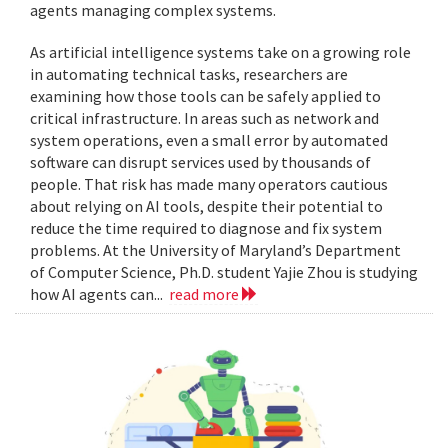
agents managing complex systems.
As artificial intelligence systems take on a growing role
in automating technical tasks, researchers are
examining how those tools can be safely applied to
critical infrastructure. In areas such as network and
system operations, even a small error by automated
software can disrupt services used by thousands of
people. That risk has made many operators cautious
about relying on AI tools, despite their potential to
reduce the time required to diagnose and fix system
problems. At the University of Maryland’s Department
of Computer Science, Ph.D. student Yajie Zhou is studying
how AI agents can...
read more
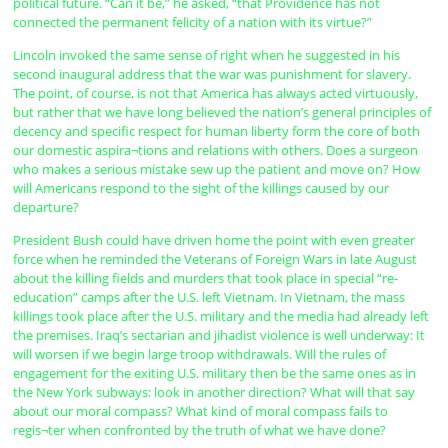
political future. “Can it be,” he asked, “that Providence has not
connected the permanent felicity of a nation with its virtue?”
Lincoln invoked the same sense of right when he suggested in his
second inaugural address that the war was punishment for slavery.
The point, of course, is not that America has always acted virtuously,
but rather that we have long believed the nation’s general principles of
decency and specific respect for human liberty form the core of both
our domestic aspira¬tions and relations with others. Does a surgeon
who makes a serious mistake sew up the patient and move on? How
will Americans respond to the sight of the killings caused by our
departure?
President Bush could have driven home the point with even greater
force when he reminded the Veterans of Foreign Wars in late August
about the killing fields and murders that took place in special “re-
education” camps after the U.S. left Vietnam. In Vietnam, the mass
killings took place after the U.S. military and the media had already left
the premises. Iraq’s sectarian and jihadist violence is well underway: It
will worsen if we begin large troop withdrawals. Will the rules of
engagement for the exiting U.S. military then be the same ones as in
the New York subways: look in another direction? What will that say
about our moral compass? What kind of moral compass fails to
regis¬ter when confronted by the truth of what we have done?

# To do
An exact copy of every line above is needed, without the images.

# Result of the task
agents managing complex systems.
As artificial intelligence systems take on a growing role
in automating technical tasks, researchers are
examining how those tools can be safely applied to
critical infrastructure. In areas such as network and
system operations, even a small error by automated
software can disrupt services used by thousands of
people. That risk has made many operators cautious
about relying on AI tools, despite their potential to
reduce the time required to diagnose and fix system
problems. At the University of Maryland’s Department
of Computer Science, Ph.D. student Yajie Zhou is studying
how AI agents can...
read more
political future. “Can it be,” he asked, “that Providence has not
connected the permanent felicity of a nation with its virtue?”
Lincoln invoked the same sense of right when he suggested in his
second inaugural address that the war was punishment for slavery.
The point, of course, is not that America has always acted virtuously,
but rather that we have long believed the nation’s general principles of
decency and specific respect for human liberty form the core of both
our domestic aspira¬tions and relations with others. Does a surgeon
who makes a serious mistake sew up the patient and move on? How
will Americans respond to the sight of the killings caused by our
departure?
President Bush could have driven home the point with even greater
force when he reminded the Veterans of Foreign Wars in late August
about the killing fields and murders that took place in special “re-
education” camps after the U.S. left Vietnam. In Vietnam, the mass
killings took place after the U.S. military and the media had already left
the premises. Iraq’s sectarian and jihadist violence is well underway: It
will worsen if we begin large troop withdrawals. Will the rules of
engagement for the exiting U.S. military then be the same ones as in
the New York subways: look in another direction? What will that say
about our moral compass? What kind of moral compass fails to
regis¬ter when confronted by the truth of what we have done?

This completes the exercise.